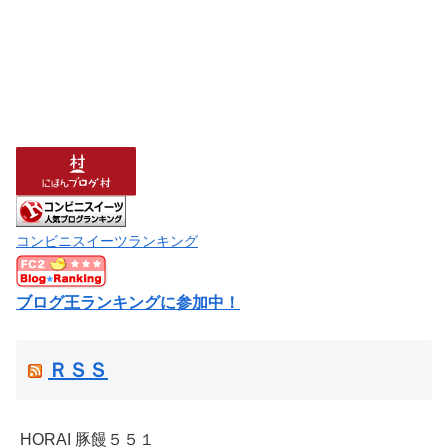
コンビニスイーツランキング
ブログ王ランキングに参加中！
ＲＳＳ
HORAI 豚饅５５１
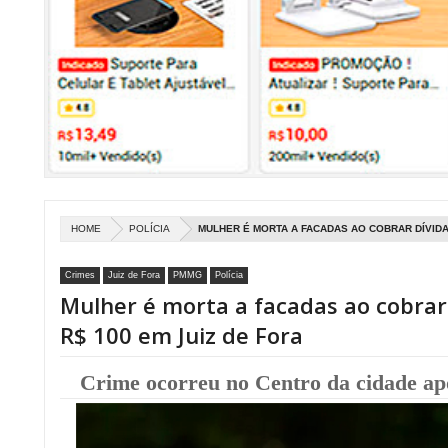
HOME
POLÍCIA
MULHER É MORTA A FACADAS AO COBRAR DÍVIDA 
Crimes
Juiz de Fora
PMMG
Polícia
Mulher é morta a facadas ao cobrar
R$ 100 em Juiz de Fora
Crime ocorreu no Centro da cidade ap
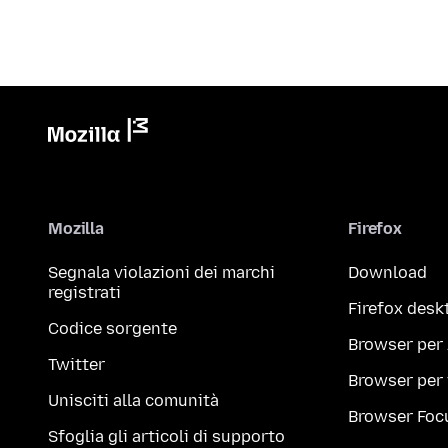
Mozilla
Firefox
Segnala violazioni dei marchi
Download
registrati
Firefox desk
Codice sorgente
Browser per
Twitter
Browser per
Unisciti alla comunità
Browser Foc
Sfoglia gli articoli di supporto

==

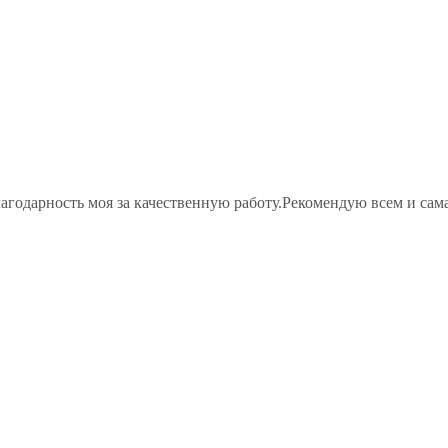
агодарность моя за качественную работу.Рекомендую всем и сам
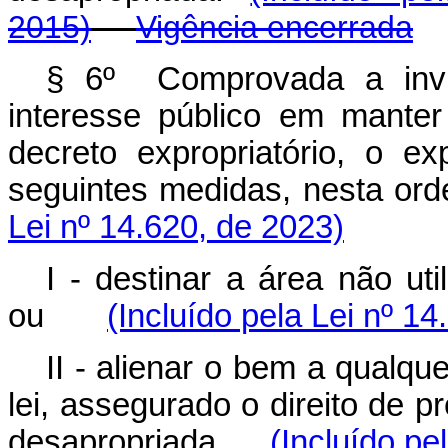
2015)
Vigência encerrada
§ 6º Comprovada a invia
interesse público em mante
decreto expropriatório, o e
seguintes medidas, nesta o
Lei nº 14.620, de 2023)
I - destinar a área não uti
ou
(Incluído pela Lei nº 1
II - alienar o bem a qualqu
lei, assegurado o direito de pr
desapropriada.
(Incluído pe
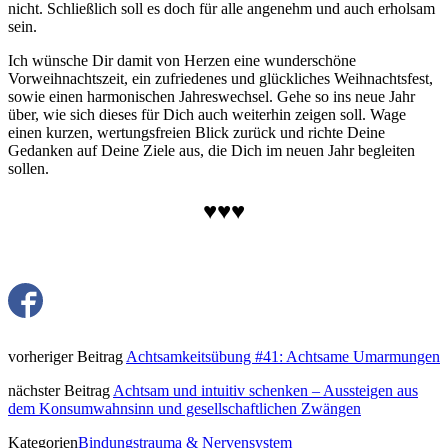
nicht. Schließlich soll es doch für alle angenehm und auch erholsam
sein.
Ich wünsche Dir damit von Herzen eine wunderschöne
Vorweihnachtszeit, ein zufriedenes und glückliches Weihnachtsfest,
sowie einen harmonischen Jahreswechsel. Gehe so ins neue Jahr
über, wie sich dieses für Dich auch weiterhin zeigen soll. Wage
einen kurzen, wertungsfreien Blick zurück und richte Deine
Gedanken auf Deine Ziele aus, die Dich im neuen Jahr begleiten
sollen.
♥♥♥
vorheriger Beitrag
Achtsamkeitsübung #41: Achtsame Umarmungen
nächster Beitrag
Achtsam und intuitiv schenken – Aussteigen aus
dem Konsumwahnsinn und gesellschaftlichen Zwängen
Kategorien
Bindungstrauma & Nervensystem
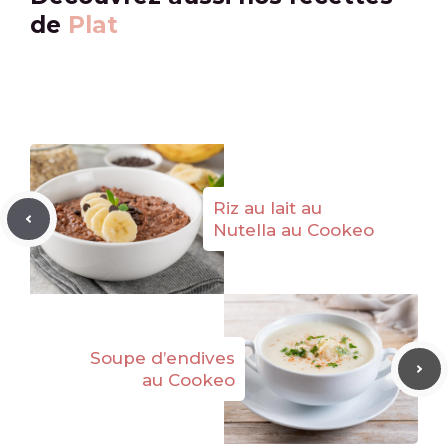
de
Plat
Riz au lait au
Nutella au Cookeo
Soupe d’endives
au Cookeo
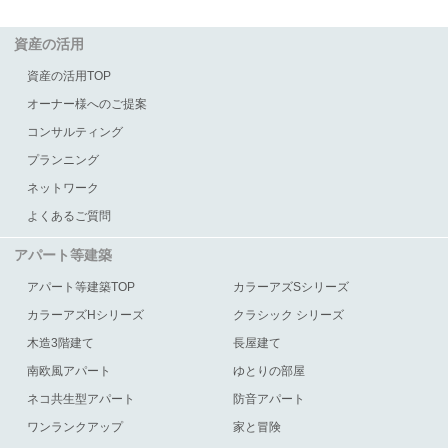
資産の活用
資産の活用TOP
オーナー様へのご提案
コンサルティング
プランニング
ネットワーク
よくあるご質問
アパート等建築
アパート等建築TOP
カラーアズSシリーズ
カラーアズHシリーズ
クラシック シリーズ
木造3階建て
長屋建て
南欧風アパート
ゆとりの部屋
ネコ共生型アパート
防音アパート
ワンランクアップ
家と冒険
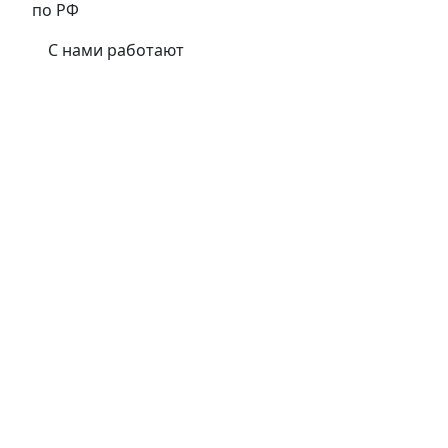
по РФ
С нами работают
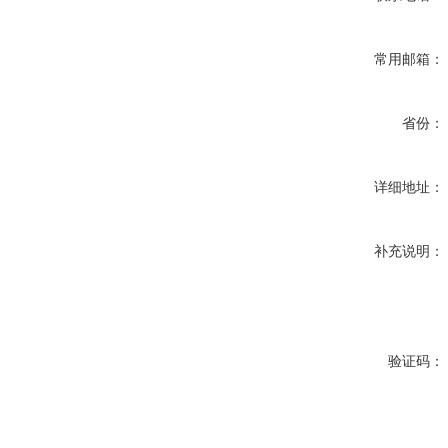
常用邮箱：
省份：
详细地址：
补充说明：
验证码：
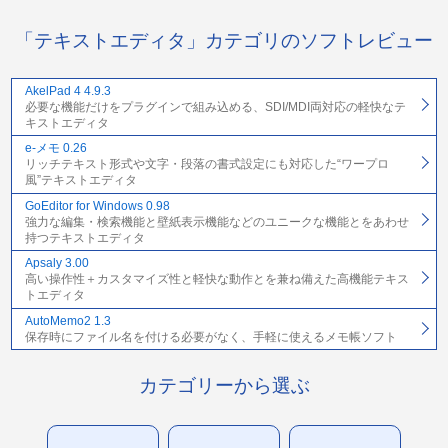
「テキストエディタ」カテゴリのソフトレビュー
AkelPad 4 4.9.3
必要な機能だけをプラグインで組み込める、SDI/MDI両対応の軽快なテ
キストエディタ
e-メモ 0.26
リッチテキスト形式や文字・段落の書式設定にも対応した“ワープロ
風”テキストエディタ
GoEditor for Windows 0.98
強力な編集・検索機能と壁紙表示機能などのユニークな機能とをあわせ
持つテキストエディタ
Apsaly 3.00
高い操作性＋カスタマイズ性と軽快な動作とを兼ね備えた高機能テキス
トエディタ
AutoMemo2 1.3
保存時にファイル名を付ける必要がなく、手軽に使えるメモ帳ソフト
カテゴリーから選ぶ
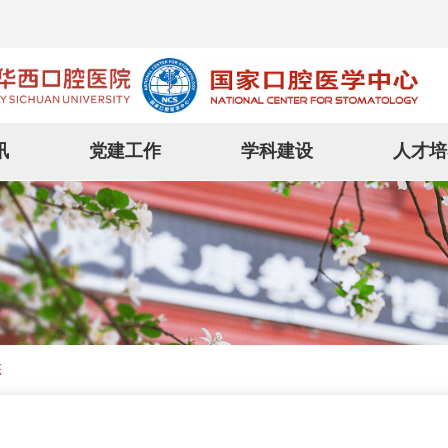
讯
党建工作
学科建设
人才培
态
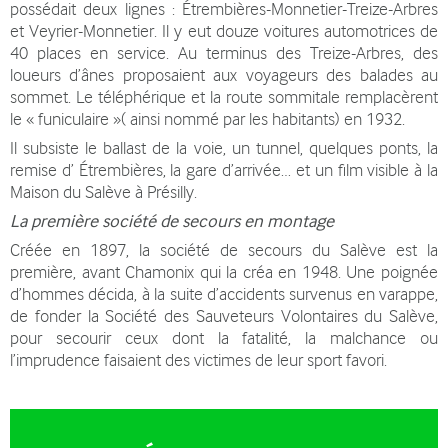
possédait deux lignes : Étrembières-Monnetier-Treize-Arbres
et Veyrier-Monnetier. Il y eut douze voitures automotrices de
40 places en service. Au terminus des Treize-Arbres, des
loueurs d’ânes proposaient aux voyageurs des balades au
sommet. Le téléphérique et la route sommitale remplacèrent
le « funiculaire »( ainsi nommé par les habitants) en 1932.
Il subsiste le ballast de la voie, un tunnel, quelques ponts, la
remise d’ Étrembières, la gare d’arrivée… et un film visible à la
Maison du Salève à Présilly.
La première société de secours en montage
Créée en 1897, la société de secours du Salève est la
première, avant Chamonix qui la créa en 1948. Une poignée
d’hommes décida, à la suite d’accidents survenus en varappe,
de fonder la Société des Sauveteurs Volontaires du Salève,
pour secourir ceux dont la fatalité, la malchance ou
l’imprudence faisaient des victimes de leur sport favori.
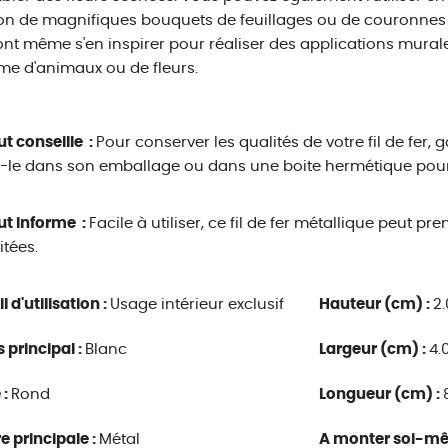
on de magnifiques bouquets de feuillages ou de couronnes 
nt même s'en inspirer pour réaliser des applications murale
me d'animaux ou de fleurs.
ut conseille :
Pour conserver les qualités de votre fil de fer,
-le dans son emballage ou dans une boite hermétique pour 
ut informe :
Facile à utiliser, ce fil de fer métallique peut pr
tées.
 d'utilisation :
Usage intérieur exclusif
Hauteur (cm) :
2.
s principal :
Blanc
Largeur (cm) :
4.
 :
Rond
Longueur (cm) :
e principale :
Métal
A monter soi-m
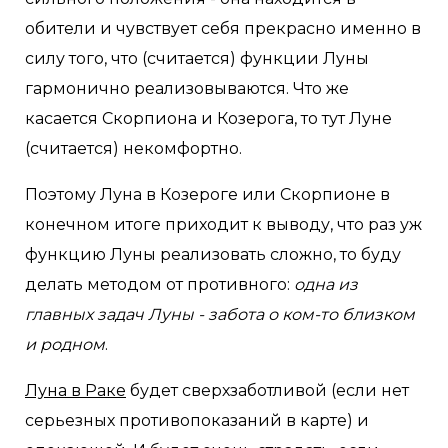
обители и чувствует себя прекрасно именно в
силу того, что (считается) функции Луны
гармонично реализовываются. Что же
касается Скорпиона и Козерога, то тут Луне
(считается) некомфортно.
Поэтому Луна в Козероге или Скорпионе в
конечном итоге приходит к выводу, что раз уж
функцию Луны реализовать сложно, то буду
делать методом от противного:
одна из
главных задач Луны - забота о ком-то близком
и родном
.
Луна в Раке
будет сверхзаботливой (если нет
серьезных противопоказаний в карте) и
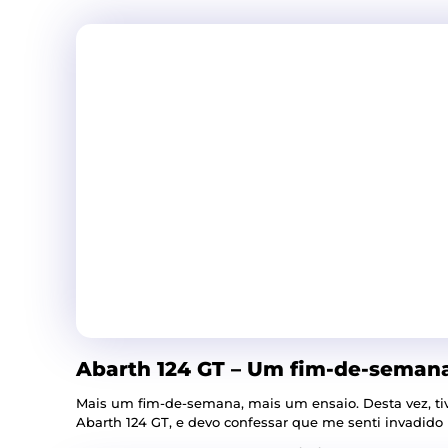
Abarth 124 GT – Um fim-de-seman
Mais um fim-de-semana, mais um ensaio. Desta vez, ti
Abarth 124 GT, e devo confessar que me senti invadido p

==

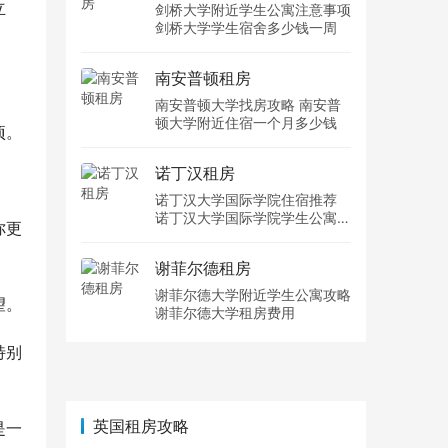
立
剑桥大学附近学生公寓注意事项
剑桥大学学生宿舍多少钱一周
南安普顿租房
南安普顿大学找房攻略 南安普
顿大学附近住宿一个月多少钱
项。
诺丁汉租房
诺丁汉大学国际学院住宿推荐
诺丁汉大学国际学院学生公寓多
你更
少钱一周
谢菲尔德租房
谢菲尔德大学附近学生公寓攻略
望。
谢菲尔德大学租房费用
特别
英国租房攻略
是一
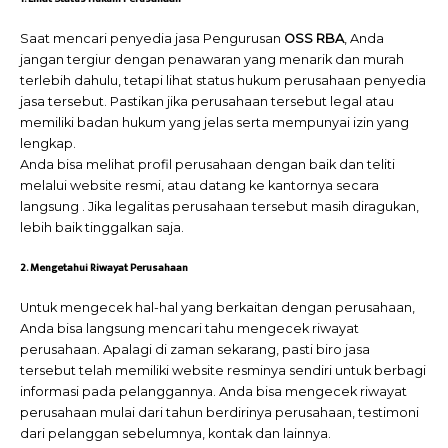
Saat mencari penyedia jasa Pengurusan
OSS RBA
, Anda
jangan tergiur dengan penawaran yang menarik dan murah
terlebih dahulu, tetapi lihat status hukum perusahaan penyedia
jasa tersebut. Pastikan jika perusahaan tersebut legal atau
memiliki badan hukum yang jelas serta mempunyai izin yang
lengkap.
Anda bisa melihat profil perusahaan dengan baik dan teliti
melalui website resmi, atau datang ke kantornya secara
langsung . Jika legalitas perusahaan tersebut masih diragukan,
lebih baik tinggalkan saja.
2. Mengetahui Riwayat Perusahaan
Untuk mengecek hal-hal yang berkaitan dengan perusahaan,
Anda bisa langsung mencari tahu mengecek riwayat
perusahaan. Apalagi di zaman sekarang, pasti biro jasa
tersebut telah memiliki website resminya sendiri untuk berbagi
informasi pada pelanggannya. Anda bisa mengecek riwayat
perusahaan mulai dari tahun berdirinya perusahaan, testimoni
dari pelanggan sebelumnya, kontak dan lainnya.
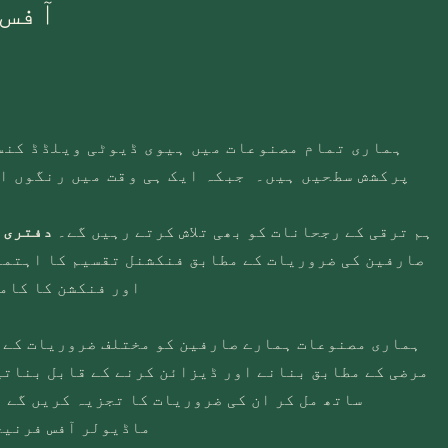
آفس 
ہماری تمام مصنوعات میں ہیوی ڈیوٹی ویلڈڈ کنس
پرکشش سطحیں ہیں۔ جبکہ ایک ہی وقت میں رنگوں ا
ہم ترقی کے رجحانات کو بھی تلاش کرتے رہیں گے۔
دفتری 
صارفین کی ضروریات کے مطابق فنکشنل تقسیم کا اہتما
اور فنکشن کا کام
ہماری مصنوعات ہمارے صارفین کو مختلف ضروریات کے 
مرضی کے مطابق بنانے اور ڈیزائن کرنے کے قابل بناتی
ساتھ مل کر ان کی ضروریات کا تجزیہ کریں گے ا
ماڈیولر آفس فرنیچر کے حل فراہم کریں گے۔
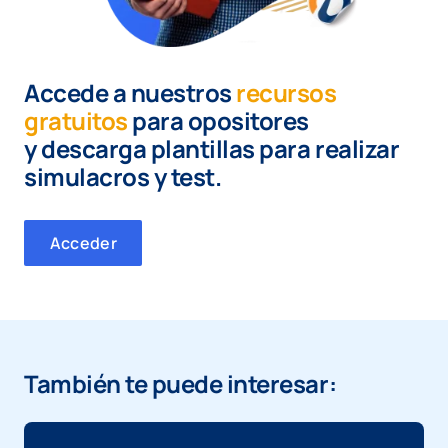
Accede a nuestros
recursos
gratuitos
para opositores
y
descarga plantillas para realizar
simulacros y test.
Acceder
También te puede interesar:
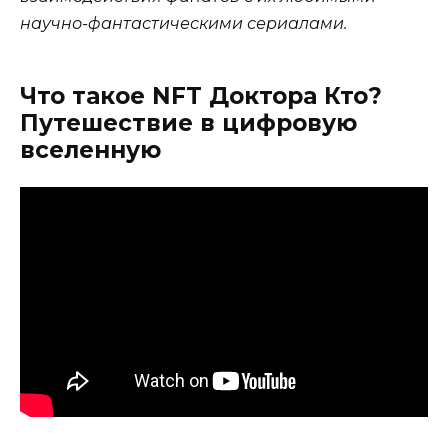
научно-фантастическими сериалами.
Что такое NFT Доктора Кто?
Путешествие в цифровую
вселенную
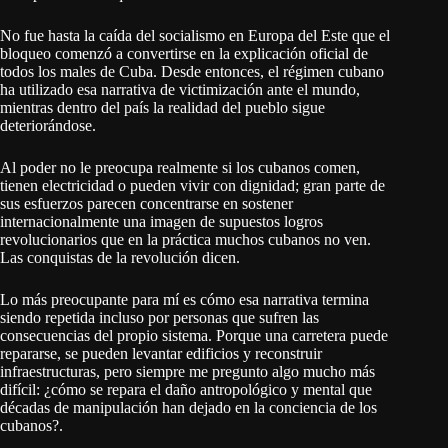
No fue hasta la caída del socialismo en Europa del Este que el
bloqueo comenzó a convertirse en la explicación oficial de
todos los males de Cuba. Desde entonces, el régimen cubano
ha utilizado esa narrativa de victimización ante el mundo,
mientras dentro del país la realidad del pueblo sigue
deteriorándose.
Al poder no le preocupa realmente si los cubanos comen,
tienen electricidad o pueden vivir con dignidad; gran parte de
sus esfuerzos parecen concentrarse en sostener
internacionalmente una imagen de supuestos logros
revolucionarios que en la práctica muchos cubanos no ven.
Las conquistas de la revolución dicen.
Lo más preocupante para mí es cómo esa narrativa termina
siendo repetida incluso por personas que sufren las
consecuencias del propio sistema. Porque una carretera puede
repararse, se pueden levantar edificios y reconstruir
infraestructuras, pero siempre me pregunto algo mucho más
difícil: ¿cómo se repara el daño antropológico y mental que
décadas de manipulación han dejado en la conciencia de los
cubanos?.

— EXERCISE —
If a line in the material contains the word "yang", copy that line.

— SOLUTION FOR THIS TASK —
jangan tergiur dengan penawaran yang menarik dan murah
memiliki badan hukum yang jelas serta mempunyai izin yang
Untuk mengecek hal-hal yang berkaitan dengan perusahaan,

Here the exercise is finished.